For now, he said, the economy is in a slow-growth mode, adding an average of about 75,000 private-sector jobs a month on average — not enough to reduce unemployment.
"This is about half the monthly job growth needed to forestall a further increase in unemployment, which is headed back towards double digits. Businesses are no longer laying off workers, but they remain very reluctant to hire, given a lack of credit for small businesses and a lack of confidence across all businesses," Zandi said.
A new survey of confidence among chief executives released Friday by the nonprofit forecaster The Conference Board found that their sentiment has dipped considerably. CEO confidence had been unchanged from April to June, but it tumbled from July to September.
"CEOs are much more pessimistic about the short-term outlook. Only 22 percent of business leaders expect economic conditions to improve in the next six months, down from 48 percent last quarter," the group said. "Expectations for their own industries are also downbeat, with about 28 percent of CEOs anticipating an improvement in the months ahead, down from 43 percent last quarter."
Since Congress has little appetite to spend more to aid the economy, the focus is now on the Federal Reserve. It could set the table to spur growth at the Nov. 2-3 meeting of its rate-setting Federal Open Market Committee.

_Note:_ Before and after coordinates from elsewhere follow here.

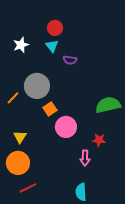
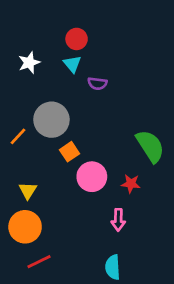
green semicircle: (108, 105) -> (150, 146), turned 70
red star: (99, 140) -> (131, 184), moved

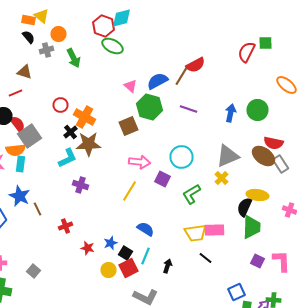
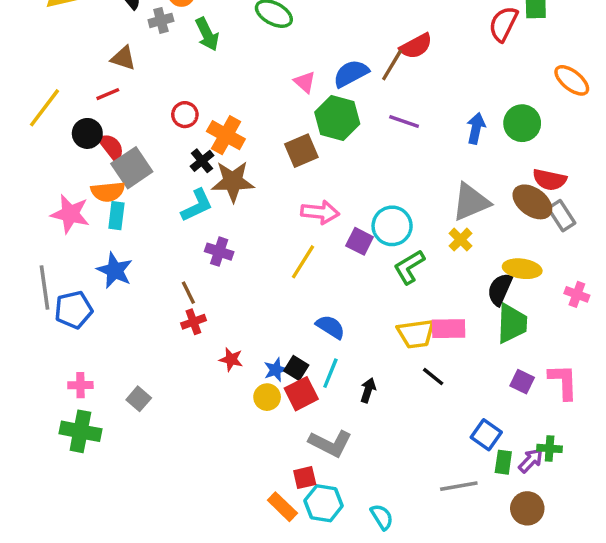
cyan circle: (182, 157) -> (392, 226), moved
brown line: (38, 209) -> (188, 293), moved
blue star: (110, 243) -> (276, 370), moved
blue square: (236, 292) -> (486, 435), turned -30

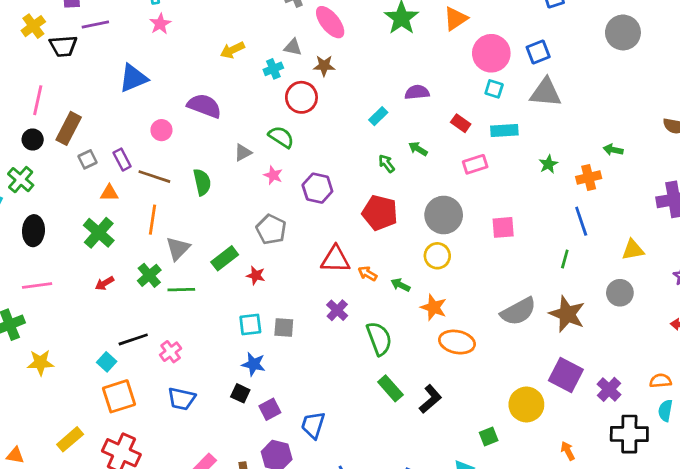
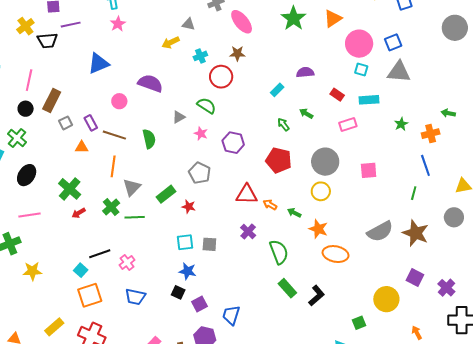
gray triangle: (293, 47) -> (188, 24), moved
black ellipse: (33, 231) -> (27, 175), turned 30
green cross: (99, 233) -> (70, 189), moved
purple square: (566, 375) -> (415, 277), size x0.7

Several Fed governors, an apparent majority, now publicly support the purchase of long-term government bonds to help reduce borrowing rates even more. Other Fed governors, however, have said that they want to see clearer signs that the economy won't rebound on its own before intervening in bond markets in ways that could lead to higher inflation.
"The next FOMC meeting will be like the Mad Hatter's Tea Party — we just wish we could be a fly on the wall!" RDQ Economics wrote Friday.

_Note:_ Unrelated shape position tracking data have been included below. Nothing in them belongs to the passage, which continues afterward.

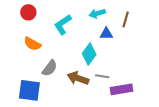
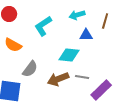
cyan diamond: (89, 54) -> (69, 55), turned 60
brown arrow: (78, 78) -> (58, 79), turned -40
purple rectangle: (122, 89) -> (101, 90), turned -35

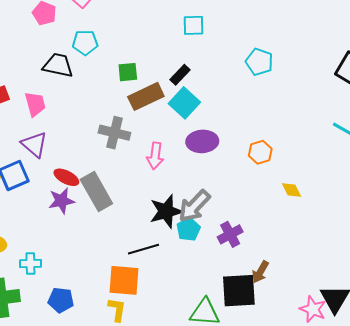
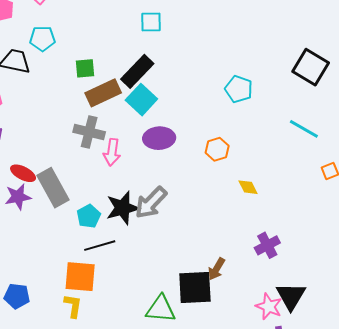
cyan pentagon: (259, 62) -> (239, 89), moved
black rectangle: (180, 75) -> (137, 71), size x1.6
gray cross: (114, 133) -> (89, 132), moved
cyan pentagon: (188, 229) -> (89, 216), moved
purple cross: (230, 234) -> (267, 245), moved

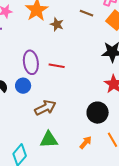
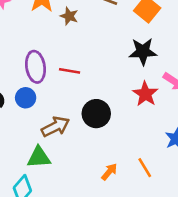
black circle: (98, 113) -> (96, 114), moved
green triangle: (49, 140) -> (39, 157), moved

Nigel Gault, the chief U.S. economist for forecaster IHS Global Insight, sees few remaining levers to spark the economy.
"Major fiscal stimulus shot its bolt last year, and now has such a bad image that — justifiably or not — another big package is politically impossible. That is unfortunate because in present circumstances — with short-term interest rates already at zero — monetary policy options are limited," he said in a research note Friday. "It would probably give a boost to confidence if the government could clarify whether taxes will be going up in 2011, but even that limited objective has proved impossible to deliver."
Friday's jobs report was the last before November's elections, and Republicans eagerly cited it.

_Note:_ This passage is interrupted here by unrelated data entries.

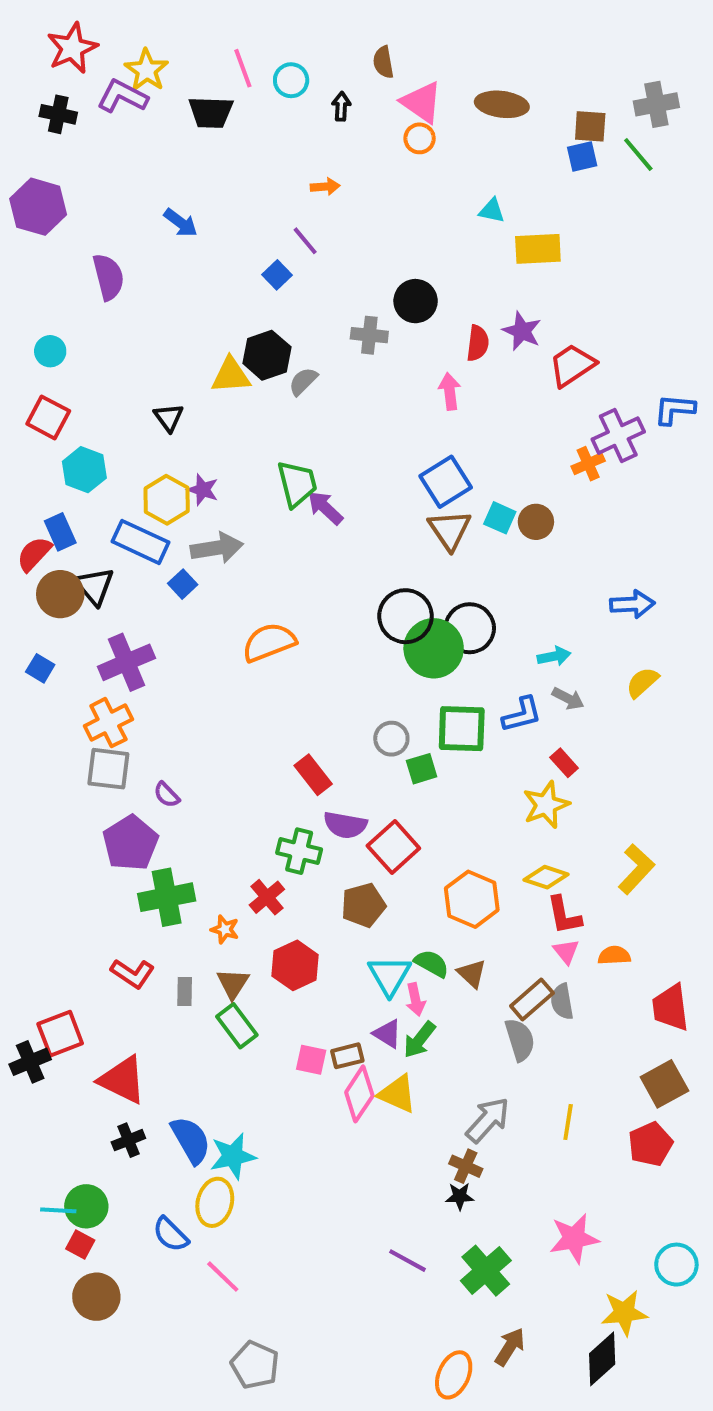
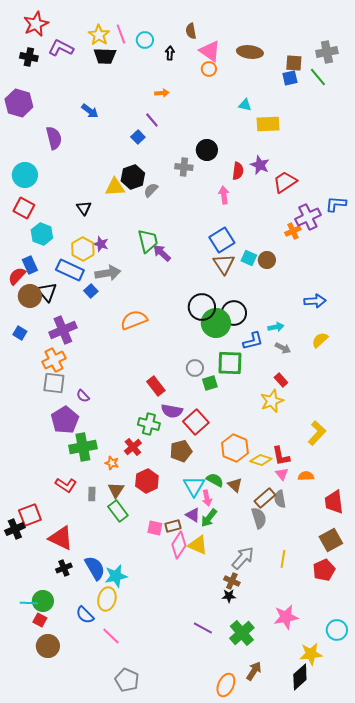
yellow star: (147, 70) -> (99, 35), moved
cyan circle: (50, 351) -> (25, 175), size x1.6
blue L-shape: (522, 715) -> (253, 341), moved
yellow diamond: (546, 877) -> (261, 460), moved

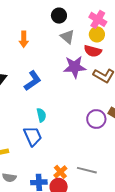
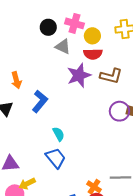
pink cross: (98, 19) -> (75, 23), moved
orange arrow: (24, 39) -> (16, 80), moved
purple circle: (96, 119) -> (119, 111), moved

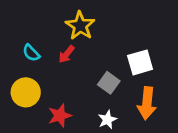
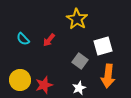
yellow star: (80, 26) -> (77, 19), moved
yellow circle: (26, 92) -> (20, 80), moved

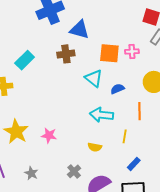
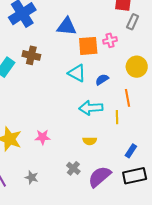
blue triangle: (80, 30) -> (67, 26), moved
brown cross: (66, 54) -> (31, 55), moved, turned 30
yellow line: (125, 136) -> (117, 117), moved

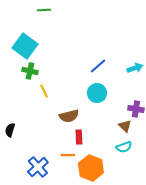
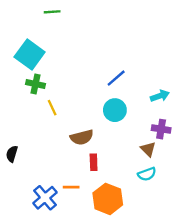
cyan arrow: (135, 68) -> (160, 96), moved
orange line: (68, 155) -> (71, 187), moved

"According to the Obama administration's own projections, unemployment should now be at roughly 7 percent on account of the 'stimulus,' but instead it now stands at 9.6 percent. In fact, unemployment is higher than the Obama administration said it would be if we had not passed the 'stimulus' at all," House Minority Leader Rep. John Boehner, R-Ohio, said in a statement shortly after the report's release.
Minutes later, Senate Republican leader Mitch McConnell of Kentucky said in a statement that, "'With each passing month, and each new jobs report, it becomes increasingly clear that while massive Washington spending is growing the size of government, it's clearly not growing sustainable private-sector jobs."